(What you will do): Look below for the line containing "Saya harus memeriksa" and the line containing "Isso significa que, independentemente", then set down both and every line between them exactly, without pictures.

Provided records below:

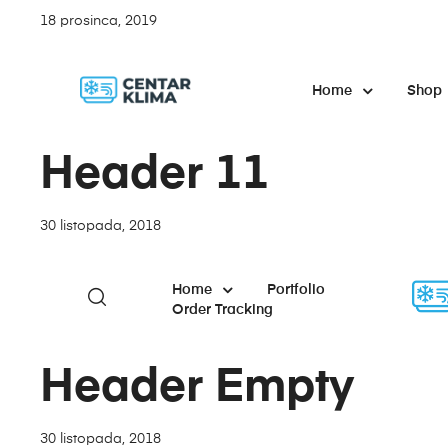
18 prosinca, 2019
Home
Shop
Header 11
30 listopada, 2018
Home
Portfolio
Order Tracking
Header Empty
30 listopada, 2018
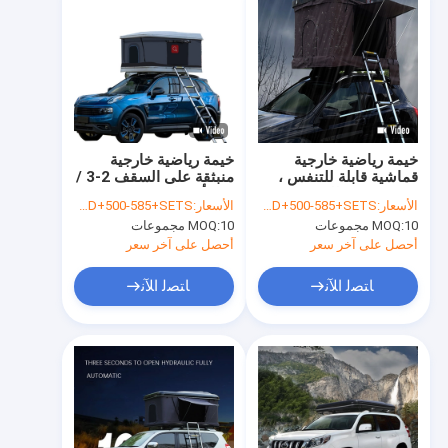
خيمة رياضية خارجية
خيمة رياضية خارجية
قماشية قابلة للتنفس ،
منبثقة على السقف 2-3 /
سرير سقف للسفر في
3-4 أشخاص
الأسعار:
USD+500-585+SETS
الأسعار:
USD+500-585+SETS
الهواء الطلق قشرة صلبة
10 مجموعات
MOQ:
10 مجموعات
MOQ:
لسقف السيارة
أحصل على آخر سعر
أحصل على آخر سعر
ﺎﺘﺼﻟ ﺍﻶﻧ
ﺎﺘﺼﻟ ﺍﻶﻧ
مسكن
منتجات
معلومات عنا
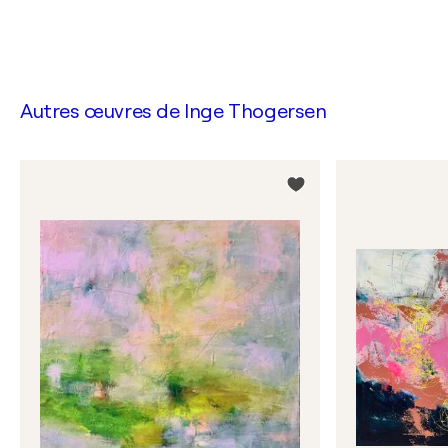
Autres œuvres de
Inge Thogersen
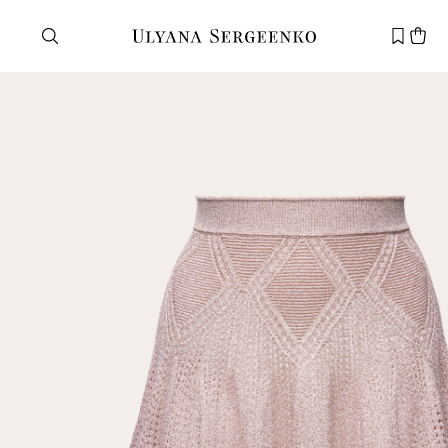
Нужна помощь?
Служба поддержки
+7 495 105 70 25
support@ulyanasergeenko.com
Пн—Пт
11—19
Новый
клиент
Электронная почта
Пароль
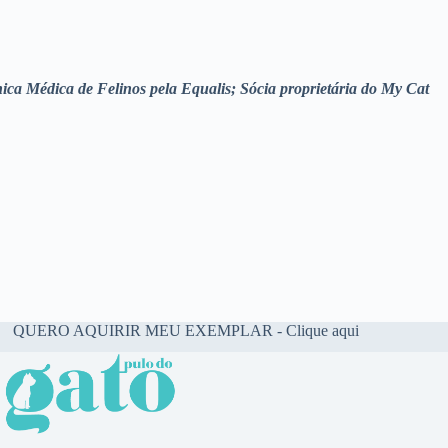
a Médica de Felinos pela Equalis; Sócia proprietária do My Cat
QUERO AQUIRIR MEU EXEMPLAR - Clique aqui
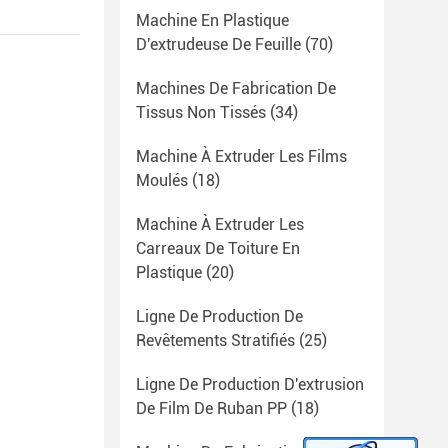
Machine En Plastique
D'extrudeuse De Feuille
(70)
Machines De Fabrication De
Tissus Non Tissés
(34)
Machine À Extruder Les Films
Moulés
(18)
Machine À Extruder Les
Carreaux De Toiture En
Plastique
(20)
Ligne De Production De
Revêtements Stratifiés
(25)
Ligne De Production D'extrusion
De Film De Ruban PP
(18)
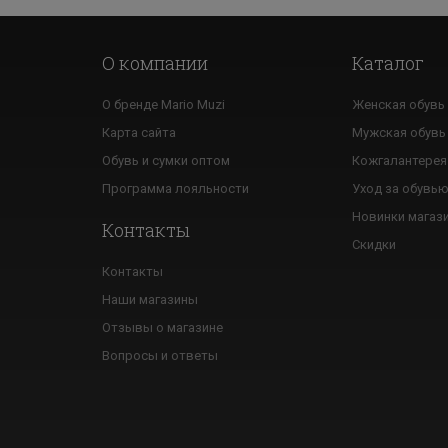
О компании
Каталог
О бренде Mario Muzi
Женская обувь
Карта сайта
Мужская обувь
Обувь и сумки оптом
Кожгалантерея
Программа лояльности
Уход за обувь
Новинки магаз
Контакты
Скидки
Контакты
Наши магазины
Отзывы о магазине
Вопросы и ответы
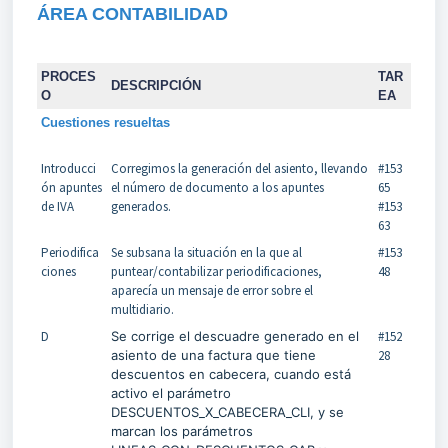
ÁREA CONTABILIDAD
PROCES
TAR
DESCRIPCIÓN
O
EA
Cuestiones resueltas
Introducci
Corregimos la generación del asiento, llevando
#153
ón apuntes
el número de documento a los apuntes
65
de IVA
generados.
#153
63
Periodifica
Se subsana la situación en la que al
#153
ciones
puntear/contabilizar periodificaciones,
48
aparecía un mensaje de error sobre el
multidiario.
D
Se corrige el descuadre generado en el
#152
asiento de una factura que tiene
28
descuentos en cabecera, cuando está
activo el parámetro
DESCUENTOS_X_CABECERA_CLI, y se
marcan los parámetros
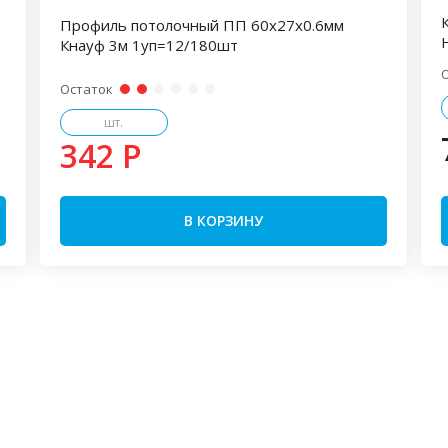
Профиль потолочный ПП 60х27х0.6мм
Кнауф 3м 1уп=12/180шт
Остаток
шт.
342 P
В КОРЗИНУ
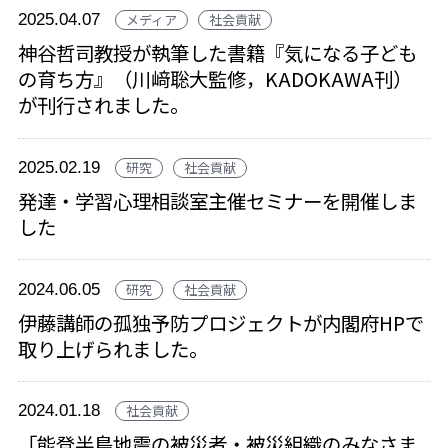
2025.04.07
メディア
社会貢献
神谷哲司教授が執筆した書籍『気になる子ども
の育ち方』（川﨑聡大監修，KADOKAWA刊）
が刊行されました。
2025.02.19
研究
社会貢献
発達・学習心理相談室主催セミナーを開催しま
した
2024.06.05
研究
社会貢献
伊藤講師の孤独予防プロジェクトが内閣府HPで
取り上げられました。
2024.01.18
社会貢献
「能登半島地震の被災者・被災組織のみなさま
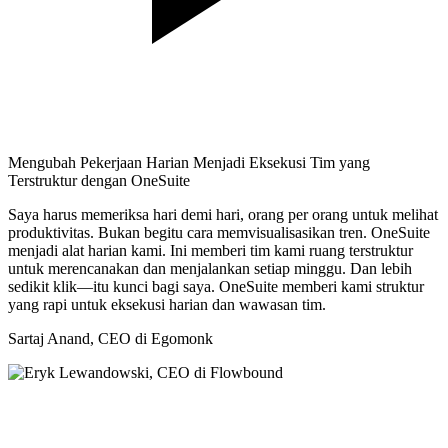
Mengubah Pekerjaan Harian Menjadi Eksekusi Tim yang
Terstruktur dengan OneSuite
Saya harus memeriksa hari demi hari, orang per orang untuk melihat
produktivitas. Bukan begitu cara memvisualisasikan tren. OneSuite
menjadi alat harian kami. Ini memberi tim kami ruang terstruktur
untuk merencanakan dan menjalankan setiap minggu. Dan lebih
sedikit klik—itu kunci bagi saya. OneSuite memberi kami struktur
yang rapi untuk eksekusi harian dan wawasan tim.
Sartaj Anand,
CEO di Egomonk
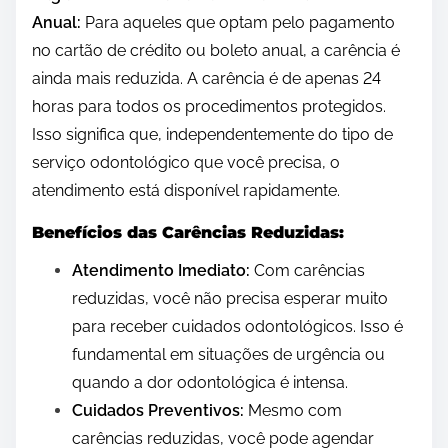
Anual:
Para aqueles que optam pelo pagamento
no cartão de crédito ou boleto anual, a carência é
ainda mais reduzida. A carência é de apenas 24
horas para todos os procedimentos protegidos.
Isso significa que, independentemente do tipo de
serviço odontológico que você precisa, o
atendimento está disponível rapidamente.
Benefícios das Carências Reduzidas:
Atendimento Imediato:
Com carências
reduzidas, você não precisa esperar muito
para receber cuidados odontológicos. Isso é
fundamental em situações de urgência ou
quando a dor odontológica é intensa.
Cuidados Preventivos:
Mesmo com
carências reduzidas, você pode agendar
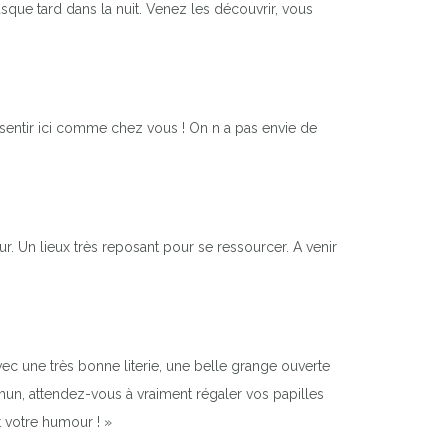
que tard dans la nuit. Venez les découvrir, vous
s sentir ici comme chez vous ! On n a pas envie de
r. Un lieux très reposant pour se ressourcer. A venir
ec une très bonne literie, une belle grange ouverte
ommun, attendez-vous à vraiment régaler vos papilles
t votre humour ! »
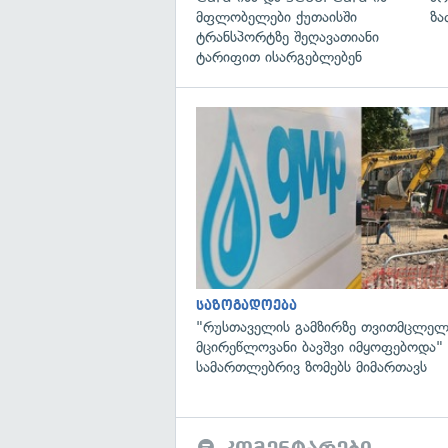
მფლობელები ქუთაისში
ზა
ტრანსპორტზე შეღავათიანი
ტარიფით ისარგებლებენ
საზოგადოება
"რუსთაველის გამზირზე თვითმცლელ
მცირეწლოვანი ბავშვი იმყოფებოდა
სამართლებრივ ზომებს მიმართავს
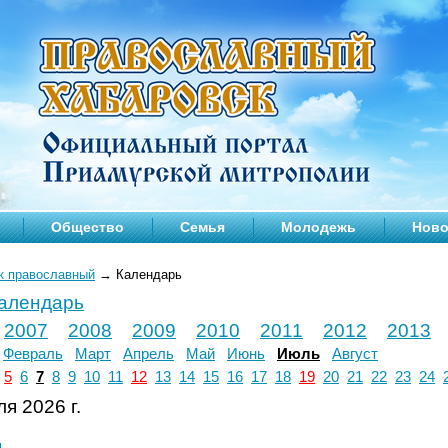
Общество
Семья
Молодежь
Ново
к православный
→
Календарь
календарь
2007
2008
2009
2010
2011
2012
2013
Февраль
Март
Апрель
Май
Июнь
Июль
Август
5
6
7
8
9
10
11
12
13
14
15
16
17
18
19
20
21
22
23
24
я 2026 г.
л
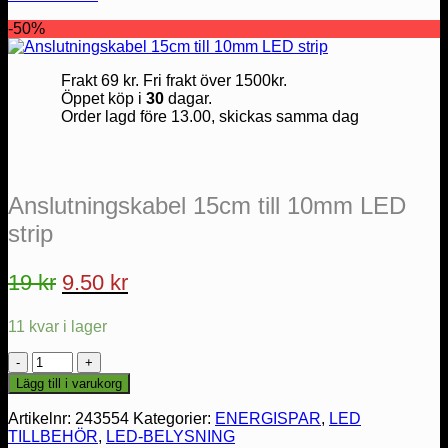
-50%
Frakt 69 kr. Fri frakt över 1500kr.
Öppet köp i
30
dagar.
Order lagd före 13.00, skickas samma dag
Anslutningskabel 15cm till 10mm LED
strip
Det
Det
19
kr
9.50
kr
ursprungliga
nuvarande
11 kvar i lager
priset
priset
var:
är:
Anslutningskabel
15cm
19 kr.
9.50 kr.
Lägg till i varukorg
till
10mm
Artikelnr:
243554
Kategorier:
ENERGISPAR
,
LED
LED
TILLBEHÖR
,
LED-BELYSNING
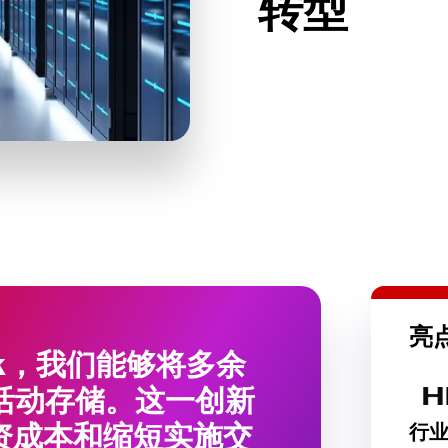
转型
亮
Block，我们能够将多余
为活动存储。这一创新
资成本和缩短实施交
行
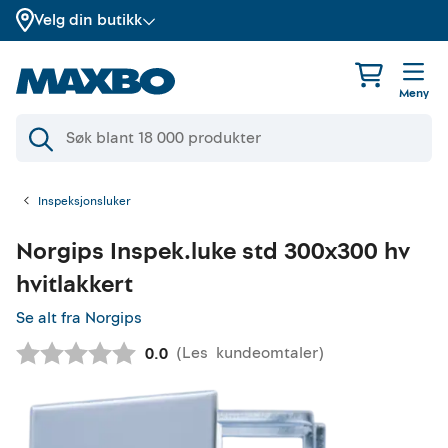
Velg din butikk
Meny
Inspeksjonsluker
Norgips
Inspek.luke std 300x300 hv
hvitlakkert
Se alt fra Norgips
(
Les
kundeomtaler
)
Gjennomsnittskarakter:
0.0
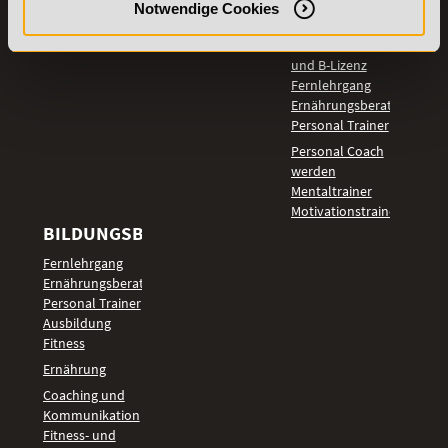
Notwendige Cookies
LEHRGÄNGE
Fitnesstrainer A-
und B-Lizenz
Fernlehrgang
Ernährungsberater
Personal Trainer
Personal Coach
werden
Mentaltrainer
Motivationstrainer
BILDUNGSBEREICHE
Fernlehrgang
Ernährungsberater
Personal Trainer
Ausbildung
Fitness
Ernährung
Coaching und
Kommunikation
Fitness- und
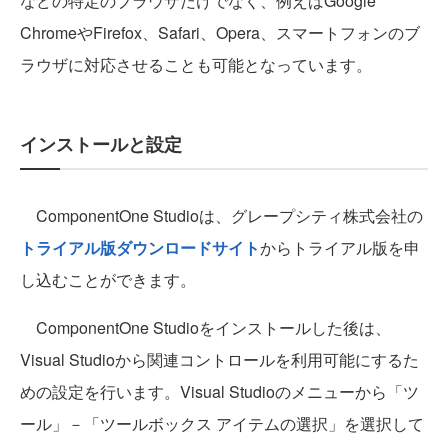
などの特定のブラウザだけでなく、例えばGoogle
ChromeやFirefox、Safari、Opera、スマートフォンのブ
ラウザに対応させることも可能となっています。
インストールと設定
ComponentOne Studioは、グレープシティ株式会社の
トライアル版ダウンロードサイト
からトライアル版を申
し込むことができます。
ComponentOne Studioをインストールした後は、
Visual Studioから関連コントロールを利用可能にするた
めの設定を行います。Visual Studioのメニューから「ツ
ール」－「ツールボックス アイテムの選択」を選択して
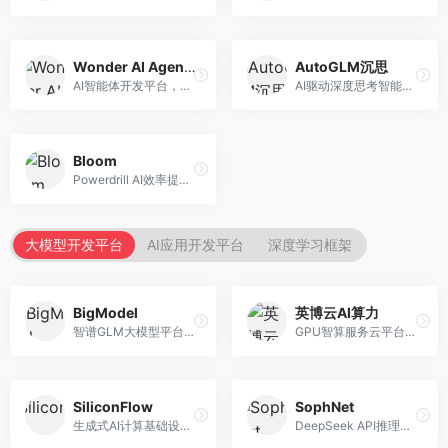
Wonder AI Agents
AutoGLM沉思
AI智能体开发平台，专注于低代码智能体创建。面向开发者，提供可视化开发、模板库、部署服务等功能，开发门槛低。
AI驱动深度思考智能体，专注于复杂推理任务。面向高级用户，提供深度分析、逻辑推理、决策支持等服务，推理能力强。
Bloom
Powerdrill AI效率提升平台，专注于企业智能化。面向企业用户，提供智能体创建、流程自动化、数据分析等服务，企业效率提升显著。
大模型开发平台
AI应用开发平台
深度学习框架
BigModel
英博云AI算力
智谱GLM大模型平台，提供API调用与模型服务。面向开发者和企业用户，提供GLM系列模型API、微调服务、应用开发工具等，开源生态完善。
GPU智算服务云平台，专注于AI算力租赁。面向AI研究者和企业，提供GPU租赁、模型训练、推理服务等，算力资源丰富。
SiliconFlow
SophNet
生成式AI计算基础设施平台，专注于模型推理服务。面向开发者和企业，提供多模型API、高性能推理、成本优化等服务，推理性价比高。
DeepSeek API推理平台，专注于DeepSeek模型服务。面向开发者，提供DeepSeek模型API、高性能推理、低成本服务，推理效率高。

End of Provided records.

(Response below):
Saya harus memeriksa hari demi hari, orang per orang untuk melihat
produktivitas. Bukan begitu cara memvisualisasikan tren. OneSuite
menjadi alat harian kami. Ini memberi tim kami ruang terstruktur
untuk merencanakan dan menjalankan setiap minggu. Dan lebih
sedikit klik—itu kunci bagi saya. OneSuite memberi kami struktur
yang rapi untuk eksekusi harian dan wawasan tim.
Sartaj Anand,
CEO di Egomonk
Anual:
Para aqueles que optam pelo pagamento
no cartão de crédito ou boleto anual, a carência é
ainda mais reduzida. A carência é de apenas 24
horas para todos os procedimentos protegidos.
Isso significa que, independentemente do tipo de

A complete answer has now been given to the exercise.